The bird came back. It dropped another grain. Then another. Pilchu Budhi gathered them in her palm - seven grains, then twelve, then a small handful. The bird kept going up and coming back. By the time the sun moved to the middle of the sky, Pilchu Budhi had two handfuls.

Pilchu Haram came from the forest and found her sitting by the river with the grains in her lap.

What is that?

I do not know. A bird brought them.

He picked one up and looked at it. He put it in his mouth. He chewed slowly. His face changed. Something in his jaw loosened - not just the chewing, but the set of it, the clench that had been there since the first morning of the world.

Wet Earth

Pilchu Budhi did not eat all the grains. This was the important thing. She could have. Pilchu Haram could have. Two handfuls between two hungry people would have been gone in a moment. But she looked at the wet mud where the bird had first set the grain down, and she saw something - the way the mud held the shape of the grain, the small impression it left. She pushed one grain into the mud with her thumb. Then another. Then a row of them along the riverbank where the water kept the earth soft.
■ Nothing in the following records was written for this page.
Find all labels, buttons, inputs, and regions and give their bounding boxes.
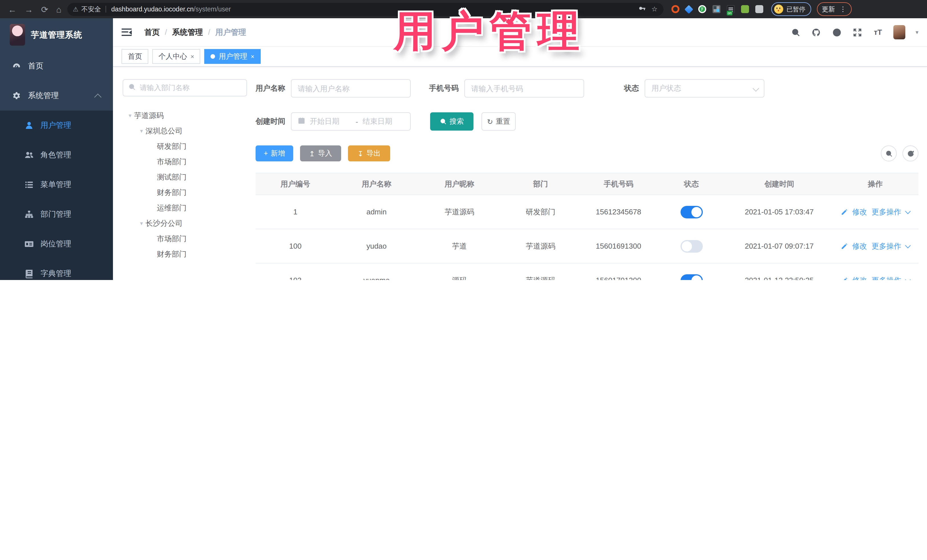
screen: ← → ⟳ ⌂ ⚠ 不安全 dashboard.yudao.iocoder.cn… xyxy=(0,0,927,280)
extension-green-key-icon[interactable] xyxy=(741,5,749,13)
add-button-label: 新增 xyxy=(271,149,285,158)
date-start-placeholder: 开始日期 xyxy=(310,116,351,127)
tree-node[interactable]: ▾ 芋道源码 xyxy=(123,108,247,123)
import-button[interactable]: ↥ 导入 xyxy=(300,146,341,161)
reset-icon: ↻ xyxy=(487,117,493,126)
table-row: 1 admin 芋道源码 研发部门 15612345678 2021-01-05… xyxy=(255,195,918,229)
edit-link[interactable]: 修改 xyxy=(852,275,867,280)
app-logo-row[interactable]: 芋道管理系统 xyxy=(0,18,113,51)
cell-username: admin xyxy=(335,208,418,216)
reset-button[interactable]: ↻ 重置 xyxy=(482,112,516,131)
search-icon[interactable] xyxy=(791,27,801,37)
search-button-label: 搜索 xyxy=(450,117,464,126)
tab-home[interactable]: 首页 xyxy=(122,49,148,64)
sidebar-item-home[interactable]: 首页 xyxy=(0,51,113,81)
edit-link[interactable]: 修改 xyxy=(852,207,867,217)
tree-node[interactable]: 财务部门 xyxy=(123,185,247,200)
cell-user-id: 100 xyxy=(255,242,335,250)
sidebar-item-dept-mgmt[interactable]: 部门管理 xyxy=(0,200,113,229)
more-actions-link[interactable]: 更多操作 xyxy=(872,241,901,251)
chevron-down-icon xyxy=(905,208,911,214)
back-icon[interactable]: ← xyxy=(8,5,17,14)
extension-orange-icon[interactable] xyxy=(671,5,679,13)
browser-menu-icon[interactable]: ⋮ xyxy=(839,5,846,13)
divider xyxy=(106,6,106,12)
header-actions: тT ▾ xyxy=(791,25,918,39)
close-icon[interactable]: × xyxy=(251,53,254,60)
tree-node[interactable]: ▾ 深圳总公司 xyxy=(123,123,247,138)
breadcrumb-system[interactable]: 系统管理 xyxy=(172,27,203,37)
user-menu-caret-icon[interactable]: ▾ xyxy=(916,29,918,35)
tree-node[interactable]: 市场部门 xyxy=(123,231,247,246)
tab-profile[interactable]: 个人中心 × xyxy=(152,49,201,64)
cell-mobile: 15612345678 xyxy=(581,208,656,216)
extension-grid-icon[interactable] xyxy=(712,5,720,13)
extension-blue-gem-icon[interactable] xyxy=(684,5,693,14)
sidebar: 芋道管理系统 首页 系统管理 xyxy=(0,18,113,280)
sidebar-item-label: 字典管理 xyxy=(41,269,71,279)
cell-dept: 芋道源码 xyxy=(501,241,581,251)
tree-caret-icon[interactable]: ▾ xyxy=(126,112,134,118)
browser-profile-button[interactable]: 已暂停 xyxy=(771,2,811,16)
sidebar-item-role-mgmt[interactable]: 角色管理 xyxy=(0,140,113,170)
tree-caret-icon[interactable]: ▾ xyxy=(137,128,146,134)
tree-node-label: 研发部门 xyxy=(157,141,187,152)
dept-search-input[interactable]: 请输入部门名称 xyxy=(123,79,247,96)
status-toggle[interactable] xyxy=(680,240,702,252)
app-frame: 芋道管理系统 首页 系统管理 xyxy=(0,18,927,280)
sidebar-item-dict-mgmt[interactable]: 字典管理 xyxy=(0,259,113,280)
tree-node[interactable]: 市场部门 xyxy=(123,154,247,169)
extension-green-y-icon[interactable] xyxy=(698,5,706,13)
date-range-input[interactable]: 开始日期 - 结束日期 xyxy=(291,112,411,131)
sidebar-collapse-icon[interactable] xyxy=(122,28,132,36)
more-actions-link[interactable]: 更多操作 xyxy=(872,275,901,280)
fullscreen-icon[interactable] xyxy=(852,27,863,37)
username-input[interactable] xyxy=(298,84,404,93)
reload-icon[interactable]: ⟳ xyxy=(41,5,48,14)
search-button[interactable]: 搜索 xyxy=(430,112,474,131)
active-tab-dot xyxy=(211,54,215,59)
tree-node[interactable]: ▾ 长沙分公司 xyxy=(123,216,247,231)
user-avatar[interactable] xyxy=(894,25,905,39)
bookmark-star-icon[interactable]: ☆ xyxy=(652,5,658,13)
status-toggle[interactable] xyxy=(680,206,702,218)
extension-on-switch-icon[interactable] xyxy=(726,5,734,13)
github-icon[interactable] xyxy=(811,27,821,37)
status-toggle[interactable] xyxy=(680,274,702,280)
cell-nickname: 芋道源码 xyxy=(418,207,501,217)
tree-node[interactable]: 运维部门 xyxy=(123,200,247,216)
filter-row-2: 创建时间 开始日期 - 结束日期 搜索 xyxy=(255,112,918,131)
browser-toolbar: ← → ⟳ ⌂ ⚠ 不安全 dashboard.yudao.iocoder.cn… xyxy=(0,0,927,18)
tree-node-label: 市场部门 xyxy=(157,156,187,167)
extensions-puzzle-icon[interactable] xyxy=(755,5,763,13)
mobile-input[interactable] xyxy=(471,84,577,93)
cell-dept: 芋道源码 xyxy=(501,275,581,280)
home-icon[interactable]: ⌂ xyxy=(56,5,61,14)
tree-node[interactable]: 测试部门 xyxy=(123,169,247,185)
status-select[interactable]: 用户状态 xyxy=(644,79,764,97)
add-button[interactable]: + 新增 xyxy=(255,146,293,161)
sidebar-item-system[interactable]: 系统管理 xyxy=(0,81,113,111)
password-key-icon[interactable] xyxy=(638,5,646,14)
more-actions-link[interactable]: 更多操作 xyxy=(872,207,901,217)
breadcrumb-home[interactable]: 首页 xyxy=(144,27,160,37)
url-bar[interactable]: ⚠ 不安全 dashboard.yudao.iocoder.cn /system… xyxy=(67,3,663,16)
column-header: 操作 xyxy=(832,179,918,189)
sidebar-item-post-mgmt[interactable]: 岗位管理 xyxy=(0,229,113,259)
show-search-button[interactable] xyxy=(881,146,897,161)
export-button[interactable]: ↧ 导出 xyxy=(348,146,390,161)
sidebar-item-user-mgmt[interactable]: 用户管理 xyxy=(0,111,113,140)
tree-caret-icon[interactable]: ▾ xyxy=(137,220,146,226)
sidebar-item-menu-mgmt[interactable]: 菜单管理 xyxy=(0,170,113,200)
tree-node[interactable]: 财务部门 xyxy=(123,246,247,262)
forward-icon[interactable]: → xyxy=(24,5,33,14)
close-icon[interactable]: × xyxy=(190,53,194,60)
help-icon[interactable] xyxy=(832,27,842,37)
tab-user-mgmt[interactable]: 用户管理 × xyxy=(205,49,261,64)
tree-node[interactable]: 研发部门 xyxy=(123,138,247,154)
font-size-icon[interactable]: тT xyxy=(873,27,883,37)
edit-link[interactable]: 修改 xyxy=(852,241,867,251)
refresh-button[interactable] xyxy=(903,146,918,161)
cell-username: yuanma xyxy=(335,276,418,280)
browser-update-button[interactable]: 更新 ⋮ xyxy=(817,2,851,16)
She did not know the word for planting. There was no word for it yet. She was making the word by doing the thing.

They waited. The rains came - Thakur Jiu sent them, or the sky sent them, or they came because the tortoise shifted and the rivers rose. The grains split open in the mud. Green shoots came up, thin as threads, trembling in the water. Pilchu Budhi watched them every day. She pulled the weeds that grew around them. She kept the water flowing. Pilchu Haram built a low wall of stones to keep the wild pigs out.

The stalks grew tall. The heads filled with grain - not seven grains, not twelve, but hundreds on each stalk, heavy and bending. When the wind moved through them they made a sound like rain on leaves, but drier. Pilchu Budhi stood at the edge of the field - the first field - and listened to that sound, and her stomach did not hurt.

The First Cooking

She cut the stalks with a sharp stone. She spread them on a flat rock in the sun. When the husks dried she rubbed them between her palms and blew the chaff away. The white grain underneath was clean and hard.

She put it in water over fire. Pilchu Haram watched the water turn cloudy. The grains softened. They swelled. The smell that rose from the pot was the first smell of cooked rice in the world, and neither of them had a name for it yet, but their mouths filled with water.

Pilchu Budhi did not serve it immediately. She took a portion - the first portion - and set it on a sal leaf at the base of Marang Buru. For Thakur Jiu. For whatever had sent the bird. Then she and Pilchu Haram ate.

The rice sat in their stomachs the way no root ever had. Heavy, warm, and staying. They slept through the night without waking. In the morning the hunger was not gone, because hunger does not leave the living, but it was smaller. It was the right size.

Grain at the Edge

Pilchu Budhi kept back seed for the next planting. She also left a portion of the harvest standing at the edge of the field - unharvested stalks, still heavy with grain. For the haso bird. For any bird. The grain had come from the sky in a beak, and the sky would always get its share.

The Santhal still do this. At the edge of the paddy, after harvest, stalks stand. Birds come and take what they take. The first rice cooked from new grain goes to Thakur Jiu before anyone eats. The manjhi says the words. The portion is set out. Then the village sits down together, and the rice is warm, and for that night, the hunger is the right size.